Exercise input:
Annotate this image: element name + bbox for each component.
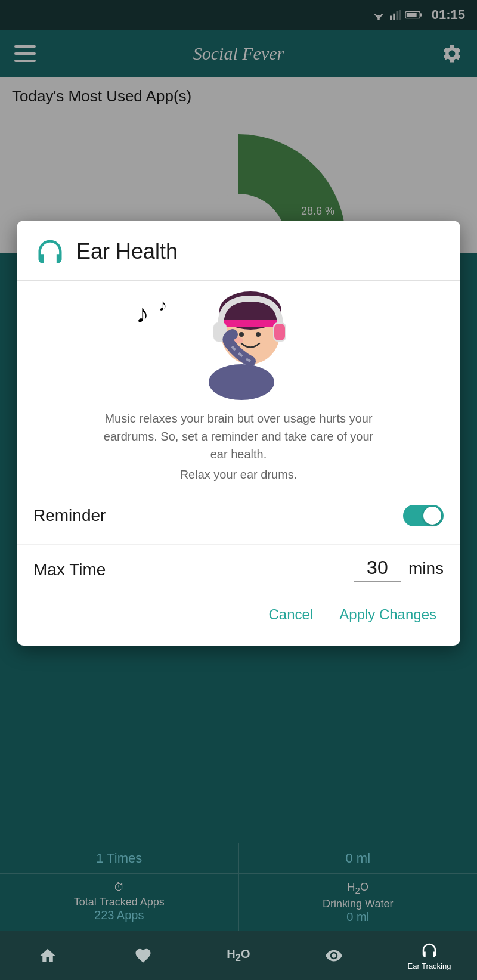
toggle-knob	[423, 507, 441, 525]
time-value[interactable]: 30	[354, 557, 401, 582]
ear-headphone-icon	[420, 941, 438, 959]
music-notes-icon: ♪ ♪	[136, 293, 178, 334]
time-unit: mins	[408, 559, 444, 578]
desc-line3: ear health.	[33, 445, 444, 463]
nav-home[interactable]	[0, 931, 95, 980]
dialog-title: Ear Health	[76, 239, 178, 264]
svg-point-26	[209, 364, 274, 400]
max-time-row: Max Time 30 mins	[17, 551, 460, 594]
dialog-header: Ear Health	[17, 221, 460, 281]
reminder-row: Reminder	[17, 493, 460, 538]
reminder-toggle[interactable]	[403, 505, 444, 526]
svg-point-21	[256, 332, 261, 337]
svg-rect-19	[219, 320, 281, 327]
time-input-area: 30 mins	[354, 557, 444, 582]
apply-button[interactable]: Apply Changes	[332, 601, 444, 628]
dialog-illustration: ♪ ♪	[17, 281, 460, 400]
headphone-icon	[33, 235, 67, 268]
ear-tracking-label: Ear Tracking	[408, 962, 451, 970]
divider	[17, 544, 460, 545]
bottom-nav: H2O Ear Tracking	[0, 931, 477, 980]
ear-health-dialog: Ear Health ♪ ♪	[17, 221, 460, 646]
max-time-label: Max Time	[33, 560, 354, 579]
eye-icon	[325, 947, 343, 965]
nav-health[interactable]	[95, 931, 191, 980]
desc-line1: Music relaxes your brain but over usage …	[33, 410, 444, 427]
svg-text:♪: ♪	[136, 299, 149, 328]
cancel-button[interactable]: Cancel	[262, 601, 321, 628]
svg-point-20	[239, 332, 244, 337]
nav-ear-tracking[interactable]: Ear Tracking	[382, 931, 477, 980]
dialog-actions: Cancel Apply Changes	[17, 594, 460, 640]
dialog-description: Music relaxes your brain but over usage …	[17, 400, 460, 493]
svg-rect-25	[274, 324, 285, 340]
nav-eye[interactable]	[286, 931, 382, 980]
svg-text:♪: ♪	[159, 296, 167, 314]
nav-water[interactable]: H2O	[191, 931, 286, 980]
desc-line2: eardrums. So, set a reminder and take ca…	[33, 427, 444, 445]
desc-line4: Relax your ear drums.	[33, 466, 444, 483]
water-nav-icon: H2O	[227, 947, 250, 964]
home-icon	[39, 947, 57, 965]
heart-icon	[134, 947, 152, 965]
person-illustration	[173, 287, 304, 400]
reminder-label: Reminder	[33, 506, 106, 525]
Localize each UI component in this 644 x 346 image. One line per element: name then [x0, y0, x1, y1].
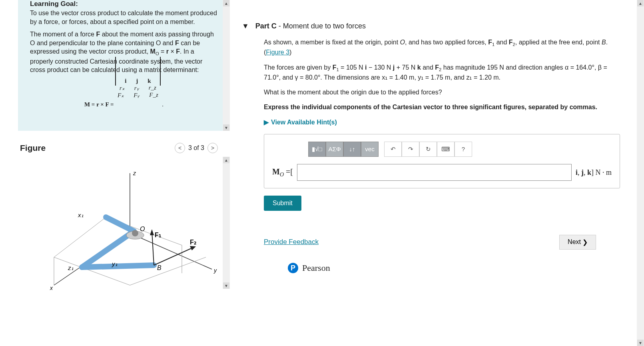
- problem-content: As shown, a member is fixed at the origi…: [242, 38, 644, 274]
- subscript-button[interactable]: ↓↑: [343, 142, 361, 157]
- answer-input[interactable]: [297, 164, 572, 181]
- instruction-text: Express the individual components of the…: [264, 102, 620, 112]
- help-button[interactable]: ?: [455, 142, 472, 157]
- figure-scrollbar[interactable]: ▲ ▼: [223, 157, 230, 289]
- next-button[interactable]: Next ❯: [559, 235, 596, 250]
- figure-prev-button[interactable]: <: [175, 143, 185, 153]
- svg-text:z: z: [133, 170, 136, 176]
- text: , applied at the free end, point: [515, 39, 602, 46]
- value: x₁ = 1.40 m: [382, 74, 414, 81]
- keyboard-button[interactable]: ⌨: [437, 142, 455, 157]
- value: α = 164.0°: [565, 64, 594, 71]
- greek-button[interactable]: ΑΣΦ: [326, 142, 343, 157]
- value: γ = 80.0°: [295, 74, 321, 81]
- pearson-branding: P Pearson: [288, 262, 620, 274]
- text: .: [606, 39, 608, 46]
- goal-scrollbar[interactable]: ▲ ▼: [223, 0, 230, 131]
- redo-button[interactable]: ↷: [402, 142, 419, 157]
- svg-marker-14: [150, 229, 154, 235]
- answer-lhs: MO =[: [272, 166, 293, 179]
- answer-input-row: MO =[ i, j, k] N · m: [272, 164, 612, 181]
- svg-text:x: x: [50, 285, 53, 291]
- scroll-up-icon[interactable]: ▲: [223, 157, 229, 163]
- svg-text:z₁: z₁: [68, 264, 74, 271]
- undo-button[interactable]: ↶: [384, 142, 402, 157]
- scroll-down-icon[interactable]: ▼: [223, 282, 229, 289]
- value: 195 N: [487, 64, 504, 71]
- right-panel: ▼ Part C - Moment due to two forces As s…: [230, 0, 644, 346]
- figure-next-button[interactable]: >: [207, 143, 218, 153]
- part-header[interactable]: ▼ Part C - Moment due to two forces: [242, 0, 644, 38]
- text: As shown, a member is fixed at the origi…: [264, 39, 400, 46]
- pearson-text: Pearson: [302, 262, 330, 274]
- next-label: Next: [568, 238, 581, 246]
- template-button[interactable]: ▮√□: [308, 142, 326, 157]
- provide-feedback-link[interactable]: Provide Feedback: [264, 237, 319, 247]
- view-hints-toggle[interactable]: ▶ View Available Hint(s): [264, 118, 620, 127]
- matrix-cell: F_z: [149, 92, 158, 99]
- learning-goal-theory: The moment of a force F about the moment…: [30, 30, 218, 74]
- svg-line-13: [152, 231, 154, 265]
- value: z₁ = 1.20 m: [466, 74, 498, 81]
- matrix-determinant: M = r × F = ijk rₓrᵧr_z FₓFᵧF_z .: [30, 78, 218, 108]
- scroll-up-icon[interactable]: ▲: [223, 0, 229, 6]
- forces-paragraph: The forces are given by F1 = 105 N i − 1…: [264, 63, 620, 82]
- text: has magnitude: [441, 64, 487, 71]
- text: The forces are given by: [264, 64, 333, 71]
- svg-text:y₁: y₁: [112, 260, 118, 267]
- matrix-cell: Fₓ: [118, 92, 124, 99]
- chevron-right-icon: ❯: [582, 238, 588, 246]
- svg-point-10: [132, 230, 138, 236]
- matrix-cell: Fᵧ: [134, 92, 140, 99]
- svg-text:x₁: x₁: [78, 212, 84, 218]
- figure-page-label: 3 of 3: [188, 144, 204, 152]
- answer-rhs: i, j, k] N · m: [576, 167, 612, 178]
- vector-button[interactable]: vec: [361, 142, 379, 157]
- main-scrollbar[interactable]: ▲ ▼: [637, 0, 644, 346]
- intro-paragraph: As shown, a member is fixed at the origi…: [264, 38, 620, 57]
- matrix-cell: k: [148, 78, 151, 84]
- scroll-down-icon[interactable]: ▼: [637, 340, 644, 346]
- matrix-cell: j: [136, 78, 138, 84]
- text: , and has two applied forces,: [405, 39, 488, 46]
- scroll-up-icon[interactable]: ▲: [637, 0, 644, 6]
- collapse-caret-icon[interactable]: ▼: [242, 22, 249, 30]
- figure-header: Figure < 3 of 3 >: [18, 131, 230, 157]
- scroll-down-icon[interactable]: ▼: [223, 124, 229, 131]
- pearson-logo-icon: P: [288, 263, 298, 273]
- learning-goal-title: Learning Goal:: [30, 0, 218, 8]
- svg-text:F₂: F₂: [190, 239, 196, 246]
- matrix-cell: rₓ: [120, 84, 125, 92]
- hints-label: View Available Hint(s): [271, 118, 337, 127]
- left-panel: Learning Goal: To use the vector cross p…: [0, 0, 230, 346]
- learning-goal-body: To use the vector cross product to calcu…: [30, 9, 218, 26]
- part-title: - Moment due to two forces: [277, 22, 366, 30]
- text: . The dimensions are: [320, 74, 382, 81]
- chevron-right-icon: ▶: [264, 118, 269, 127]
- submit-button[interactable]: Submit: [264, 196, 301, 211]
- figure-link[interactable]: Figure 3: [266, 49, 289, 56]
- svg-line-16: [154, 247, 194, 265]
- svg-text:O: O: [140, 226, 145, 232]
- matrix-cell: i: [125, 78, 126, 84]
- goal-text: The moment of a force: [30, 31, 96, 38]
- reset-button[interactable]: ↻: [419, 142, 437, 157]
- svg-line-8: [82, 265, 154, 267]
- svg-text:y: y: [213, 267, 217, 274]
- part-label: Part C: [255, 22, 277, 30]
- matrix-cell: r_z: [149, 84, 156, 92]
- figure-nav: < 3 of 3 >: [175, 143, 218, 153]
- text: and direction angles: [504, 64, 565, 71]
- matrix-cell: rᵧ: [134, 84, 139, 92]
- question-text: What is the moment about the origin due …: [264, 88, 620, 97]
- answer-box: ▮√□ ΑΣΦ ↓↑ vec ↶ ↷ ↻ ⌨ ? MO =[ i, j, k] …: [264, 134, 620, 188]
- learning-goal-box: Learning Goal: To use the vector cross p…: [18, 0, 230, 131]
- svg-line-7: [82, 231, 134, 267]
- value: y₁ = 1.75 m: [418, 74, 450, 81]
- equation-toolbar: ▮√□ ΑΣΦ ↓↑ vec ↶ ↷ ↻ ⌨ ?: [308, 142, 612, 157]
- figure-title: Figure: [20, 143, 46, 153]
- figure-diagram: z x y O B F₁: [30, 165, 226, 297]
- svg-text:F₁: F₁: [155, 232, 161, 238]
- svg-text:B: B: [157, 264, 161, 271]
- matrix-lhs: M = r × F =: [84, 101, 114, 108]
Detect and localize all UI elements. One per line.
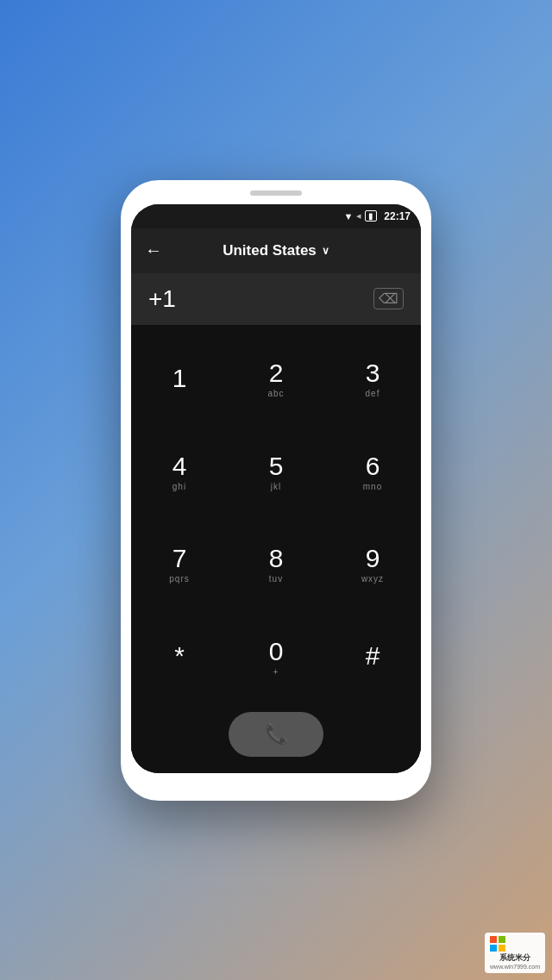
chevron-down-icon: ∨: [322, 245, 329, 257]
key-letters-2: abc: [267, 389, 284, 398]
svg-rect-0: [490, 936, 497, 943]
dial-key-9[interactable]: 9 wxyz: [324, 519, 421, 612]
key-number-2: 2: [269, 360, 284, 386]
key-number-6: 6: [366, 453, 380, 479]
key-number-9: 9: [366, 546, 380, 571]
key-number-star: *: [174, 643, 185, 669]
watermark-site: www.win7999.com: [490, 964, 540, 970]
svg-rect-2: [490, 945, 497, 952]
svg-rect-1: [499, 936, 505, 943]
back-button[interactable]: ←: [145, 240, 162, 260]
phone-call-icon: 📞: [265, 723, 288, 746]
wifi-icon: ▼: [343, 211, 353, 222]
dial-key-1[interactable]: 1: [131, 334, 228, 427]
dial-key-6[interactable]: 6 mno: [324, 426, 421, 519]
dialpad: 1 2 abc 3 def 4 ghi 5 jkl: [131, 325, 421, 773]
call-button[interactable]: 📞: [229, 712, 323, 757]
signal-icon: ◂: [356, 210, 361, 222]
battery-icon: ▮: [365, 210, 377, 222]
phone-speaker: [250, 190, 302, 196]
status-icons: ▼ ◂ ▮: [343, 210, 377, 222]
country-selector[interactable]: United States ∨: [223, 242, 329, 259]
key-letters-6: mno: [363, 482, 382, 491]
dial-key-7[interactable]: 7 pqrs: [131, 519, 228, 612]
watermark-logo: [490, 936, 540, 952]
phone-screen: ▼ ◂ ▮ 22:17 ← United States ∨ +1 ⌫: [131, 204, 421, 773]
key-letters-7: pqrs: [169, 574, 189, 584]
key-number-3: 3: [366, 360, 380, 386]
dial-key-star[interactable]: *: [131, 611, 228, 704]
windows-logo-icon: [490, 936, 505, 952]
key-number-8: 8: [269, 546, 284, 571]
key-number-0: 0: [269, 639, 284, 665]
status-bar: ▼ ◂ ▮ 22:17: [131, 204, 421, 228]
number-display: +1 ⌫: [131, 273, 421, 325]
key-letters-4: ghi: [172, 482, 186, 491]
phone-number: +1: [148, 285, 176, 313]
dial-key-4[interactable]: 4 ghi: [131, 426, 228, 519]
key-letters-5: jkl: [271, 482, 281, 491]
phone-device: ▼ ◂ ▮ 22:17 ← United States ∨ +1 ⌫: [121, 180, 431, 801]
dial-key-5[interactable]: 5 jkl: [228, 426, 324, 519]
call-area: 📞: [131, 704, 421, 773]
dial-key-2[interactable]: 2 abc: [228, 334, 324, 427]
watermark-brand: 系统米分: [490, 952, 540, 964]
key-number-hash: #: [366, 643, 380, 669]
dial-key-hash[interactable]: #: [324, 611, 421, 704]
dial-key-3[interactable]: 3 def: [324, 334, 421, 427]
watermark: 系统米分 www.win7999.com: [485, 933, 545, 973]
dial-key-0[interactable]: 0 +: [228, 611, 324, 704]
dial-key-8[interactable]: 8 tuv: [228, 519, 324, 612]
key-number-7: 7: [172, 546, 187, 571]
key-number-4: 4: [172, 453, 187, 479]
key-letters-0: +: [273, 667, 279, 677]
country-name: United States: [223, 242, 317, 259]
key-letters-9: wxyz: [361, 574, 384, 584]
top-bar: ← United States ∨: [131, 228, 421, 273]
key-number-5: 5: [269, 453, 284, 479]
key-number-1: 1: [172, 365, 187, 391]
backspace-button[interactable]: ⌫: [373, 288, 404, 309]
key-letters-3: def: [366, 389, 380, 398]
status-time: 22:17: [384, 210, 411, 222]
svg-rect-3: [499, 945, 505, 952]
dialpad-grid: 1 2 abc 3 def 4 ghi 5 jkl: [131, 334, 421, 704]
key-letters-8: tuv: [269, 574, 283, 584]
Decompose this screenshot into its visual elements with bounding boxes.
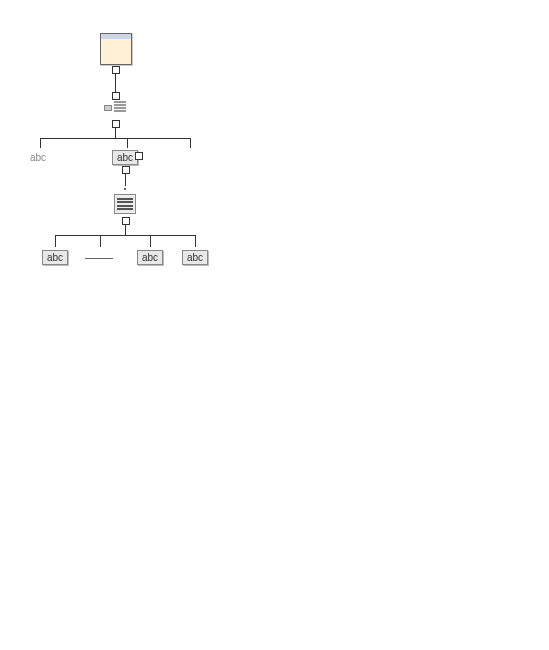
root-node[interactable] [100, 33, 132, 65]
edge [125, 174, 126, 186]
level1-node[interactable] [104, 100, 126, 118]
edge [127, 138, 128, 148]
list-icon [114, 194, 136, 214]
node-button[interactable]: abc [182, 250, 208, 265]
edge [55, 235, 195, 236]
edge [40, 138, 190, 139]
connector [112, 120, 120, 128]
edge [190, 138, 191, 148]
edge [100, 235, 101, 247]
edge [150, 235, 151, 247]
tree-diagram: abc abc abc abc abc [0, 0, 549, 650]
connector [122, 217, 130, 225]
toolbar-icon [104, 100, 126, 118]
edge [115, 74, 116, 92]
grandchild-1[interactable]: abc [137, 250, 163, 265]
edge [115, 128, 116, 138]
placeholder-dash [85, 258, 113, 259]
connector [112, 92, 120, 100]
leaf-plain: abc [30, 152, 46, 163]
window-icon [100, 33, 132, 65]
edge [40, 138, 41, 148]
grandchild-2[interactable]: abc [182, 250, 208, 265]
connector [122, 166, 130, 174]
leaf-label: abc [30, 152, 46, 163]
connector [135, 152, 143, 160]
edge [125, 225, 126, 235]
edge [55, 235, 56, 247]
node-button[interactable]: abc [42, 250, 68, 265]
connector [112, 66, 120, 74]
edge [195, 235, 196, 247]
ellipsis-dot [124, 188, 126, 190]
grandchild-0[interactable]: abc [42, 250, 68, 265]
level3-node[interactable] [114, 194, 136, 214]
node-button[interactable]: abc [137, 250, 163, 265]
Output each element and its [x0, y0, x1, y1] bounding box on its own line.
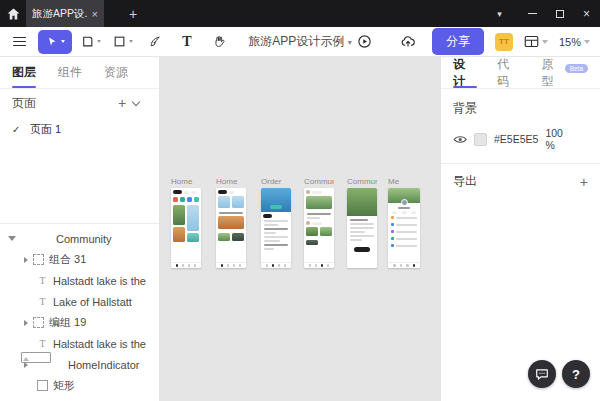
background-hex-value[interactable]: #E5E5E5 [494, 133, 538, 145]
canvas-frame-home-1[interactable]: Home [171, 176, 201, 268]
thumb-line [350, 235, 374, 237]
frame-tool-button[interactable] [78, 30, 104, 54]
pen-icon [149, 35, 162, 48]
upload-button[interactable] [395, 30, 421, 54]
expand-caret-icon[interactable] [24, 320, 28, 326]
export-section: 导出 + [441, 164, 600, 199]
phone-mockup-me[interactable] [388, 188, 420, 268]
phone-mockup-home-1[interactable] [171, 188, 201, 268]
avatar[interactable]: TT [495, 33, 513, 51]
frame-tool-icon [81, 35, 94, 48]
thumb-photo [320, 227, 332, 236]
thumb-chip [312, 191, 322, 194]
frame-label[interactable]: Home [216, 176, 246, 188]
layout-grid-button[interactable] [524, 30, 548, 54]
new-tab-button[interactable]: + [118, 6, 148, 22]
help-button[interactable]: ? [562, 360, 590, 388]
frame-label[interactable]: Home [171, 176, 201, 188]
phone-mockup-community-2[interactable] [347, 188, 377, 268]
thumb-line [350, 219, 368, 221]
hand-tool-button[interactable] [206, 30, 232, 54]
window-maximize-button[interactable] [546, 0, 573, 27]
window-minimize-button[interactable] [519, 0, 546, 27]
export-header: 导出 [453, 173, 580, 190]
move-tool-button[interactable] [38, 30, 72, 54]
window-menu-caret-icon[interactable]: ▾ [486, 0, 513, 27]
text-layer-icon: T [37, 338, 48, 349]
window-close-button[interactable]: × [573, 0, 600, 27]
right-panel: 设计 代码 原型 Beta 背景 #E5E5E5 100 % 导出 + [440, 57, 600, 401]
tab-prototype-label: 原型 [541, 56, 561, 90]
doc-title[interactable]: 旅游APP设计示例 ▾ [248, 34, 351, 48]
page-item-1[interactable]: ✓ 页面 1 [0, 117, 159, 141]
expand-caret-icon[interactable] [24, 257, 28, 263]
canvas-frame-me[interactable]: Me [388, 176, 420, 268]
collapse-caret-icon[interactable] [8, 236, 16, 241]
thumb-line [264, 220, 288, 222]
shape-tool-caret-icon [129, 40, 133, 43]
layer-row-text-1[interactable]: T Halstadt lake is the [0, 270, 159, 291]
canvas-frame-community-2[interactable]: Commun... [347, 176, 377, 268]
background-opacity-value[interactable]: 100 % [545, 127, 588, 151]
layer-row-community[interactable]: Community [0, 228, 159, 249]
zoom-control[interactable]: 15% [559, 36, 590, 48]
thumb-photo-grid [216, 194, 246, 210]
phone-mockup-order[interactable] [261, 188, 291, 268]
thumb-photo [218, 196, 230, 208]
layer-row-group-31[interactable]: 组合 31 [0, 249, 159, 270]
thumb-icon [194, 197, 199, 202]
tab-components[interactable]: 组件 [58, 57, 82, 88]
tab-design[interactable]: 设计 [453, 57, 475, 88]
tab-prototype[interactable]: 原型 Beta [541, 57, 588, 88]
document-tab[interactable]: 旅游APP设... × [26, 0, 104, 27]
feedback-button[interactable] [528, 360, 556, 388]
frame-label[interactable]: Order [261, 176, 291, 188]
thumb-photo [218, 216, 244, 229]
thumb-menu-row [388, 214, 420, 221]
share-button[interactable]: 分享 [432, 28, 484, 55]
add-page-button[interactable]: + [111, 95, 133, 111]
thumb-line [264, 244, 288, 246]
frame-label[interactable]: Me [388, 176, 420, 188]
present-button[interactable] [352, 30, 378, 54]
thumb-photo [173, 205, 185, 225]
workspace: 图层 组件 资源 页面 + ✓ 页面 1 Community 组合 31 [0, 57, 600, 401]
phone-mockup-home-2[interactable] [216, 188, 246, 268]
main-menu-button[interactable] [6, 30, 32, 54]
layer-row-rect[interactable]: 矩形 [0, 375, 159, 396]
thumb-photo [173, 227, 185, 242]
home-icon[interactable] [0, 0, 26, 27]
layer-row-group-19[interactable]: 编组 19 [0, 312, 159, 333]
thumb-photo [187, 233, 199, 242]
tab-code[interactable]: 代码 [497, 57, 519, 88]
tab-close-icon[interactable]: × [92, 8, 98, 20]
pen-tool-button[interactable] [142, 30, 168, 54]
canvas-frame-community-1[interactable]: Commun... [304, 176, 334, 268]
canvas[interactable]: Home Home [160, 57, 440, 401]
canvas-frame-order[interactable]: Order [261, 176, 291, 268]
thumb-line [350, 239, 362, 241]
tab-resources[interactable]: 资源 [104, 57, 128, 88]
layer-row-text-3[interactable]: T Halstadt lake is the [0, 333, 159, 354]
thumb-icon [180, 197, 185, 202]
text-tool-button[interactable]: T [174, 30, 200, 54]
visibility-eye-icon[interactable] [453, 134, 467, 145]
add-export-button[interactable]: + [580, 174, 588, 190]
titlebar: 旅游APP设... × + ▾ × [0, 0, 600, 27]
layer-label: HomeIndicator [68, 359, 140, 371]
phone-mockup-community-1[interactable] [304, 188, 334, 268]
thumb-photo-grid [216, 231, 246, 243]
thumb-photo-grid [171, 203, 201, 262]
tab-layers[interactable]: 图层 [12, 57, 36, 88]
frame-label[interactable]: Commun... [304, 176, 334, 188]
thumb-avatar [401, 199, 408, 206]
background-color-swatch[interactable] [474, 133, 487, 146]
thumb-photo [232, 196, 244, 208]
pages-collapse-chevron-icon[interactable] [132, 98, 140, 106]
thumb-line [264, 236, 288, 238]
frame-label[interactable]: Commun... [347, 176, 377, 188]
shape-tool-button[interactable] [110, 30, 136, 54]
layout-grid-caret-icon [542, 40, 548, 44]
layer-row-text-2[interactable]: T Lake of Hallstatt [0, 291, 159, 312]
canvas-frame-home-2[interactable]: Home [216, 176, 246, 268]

What you are asked to do:
Look over the material above and show each line where "forces" appears.

Answer to the exercise:
- right-panel: ▼ Part C - Moment due to two forces As s…: [230, 0, 644, 346]
- part-header[interactable]: ▼ Part C - Moment due to two forces: [242, 0, 644, 38]
- forces-paragraph: The forces are given by F1 = 105 N i − 1…: [264, 63, 620, 82]
- text: The forces are given by: [264, 64, 333, 71]
- text: , and has two applied forces,: [405, 39, 488, 46]
- part-title: - Moment due to two forces: [277, 22, 366, 30]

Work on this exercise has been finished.